AUTHOR=Lu Jiawei , Li Huixia , Yu Debing , Zhao Peng , Liu Yuan
TITLE=Heat stress inhibits the proliferation and differentiation of myoblasts and is associated with damage to mitochondria
JOURNAL=Frontiers in Cell and Developmental Biology
VOLUME=11
YEAR=2023
URL=https://www.frontiersin.org/journals/cell-and-developmental-biology/articles/10.3389/fcell.2023.1171506
DOI=10.3389/fcell.2023.1171506
ISSN=2296-634X
ABSTRACT=
Introduction: Heat stress is harmful to the health of humans and animals, more and more common, as a consequence of global warming, while the mechanism that heat stress modulates skeletal development remains unknown. Hence, we conducted a model of heat stress in vitro.

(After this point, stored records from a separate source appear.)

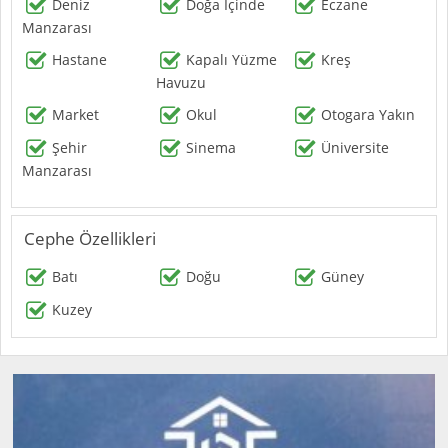
Deniz
Doğa İçinde
Eczane
Manzarası
Hastane
Kapalı Yüzme
Kreş
Havuzu
Market
Okul
Otogara Yakın
Şehir
Sinema
Üniversite
Manzarası
Cephe Özellikleri
Batı
Doğu
Güney
Kuzey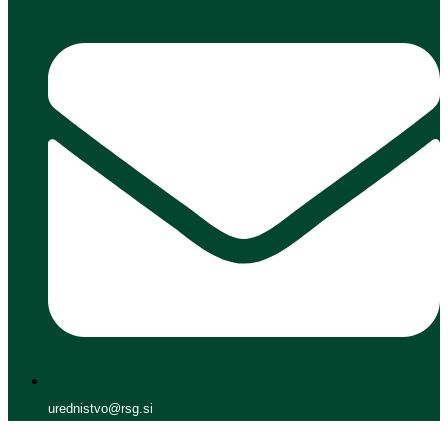
urednistvo@rsg.si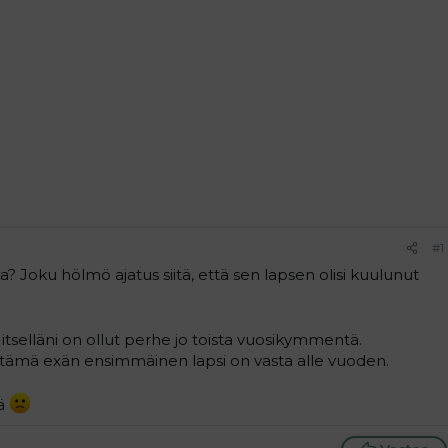
#1
ua? Joku hölmö ajatus siitä, että sen lapsen olisi kuulunut
 itselläni on ollut perhe jo toista vuosikymmentä.
 Ja tämä exän ensimmäinen lapsi on vasta alle vuoden.
tä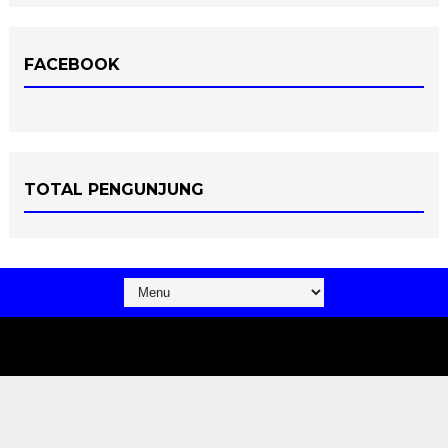
FACEBOOK
TOTAL PENGUNJUNG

Methods: We used Hu sheep myoblasts as the research object, real-time quantitative PCR (RT-qPCR) and western blot (WB) were conducted to detect the expression of mRNA and protein in heat-stressed myoblasts. The would-healing assay was used to detect the migration of myoblasts. The mitochondria were observed by a transmission electron microscope.

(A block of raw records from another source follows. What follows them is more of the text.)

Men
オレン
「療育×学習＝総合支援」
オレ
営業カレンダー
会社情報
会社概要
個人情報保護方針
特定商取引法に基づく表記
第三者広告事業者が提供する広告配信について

Results: mRNA and protein expression of HSP60 was significantly enriched in the heat-stressed myoblasts during proliferation and differentiation (p < 0.05). In our study, we indicated that heat stress enriched the intracellular ROS of the myoblasts (p < 0.001), leading to an increase in autophagy in the myoblasts to induce apoptosis. The results demonstrated that the protein expression of LC3B-1 and BCL-2 was significantly increased in myoblasts under heat stress during proliferation and differentiation (p < 0.05). Additionally, heat stress inhibited mitochondrial biogenesis and function and reduced the mitochondrial membrane potential and downregulated the expression of mtCo2, mtNd1 and DNM1L (p < 0.05) in myoblasts during proliferation and differentiation. Consequently, heat stress inhibited the proliferation and differentiation of the myoblasts, in accordance with the downregulation of the expression of PAX7, MYOD, MYF5, MYOG and MYHC (p < 0.05). Moreover, heat stress also inhibited the cell migration of the myoblasts.
Discussion: This work demonstrates that heat stress inhibits proliferation and differentiation, and accelerates apoptosis by impairing mitochondrial function and promoting autophagy, which provides a mechanism to understand heat stress affects the development of the skeletal muscle.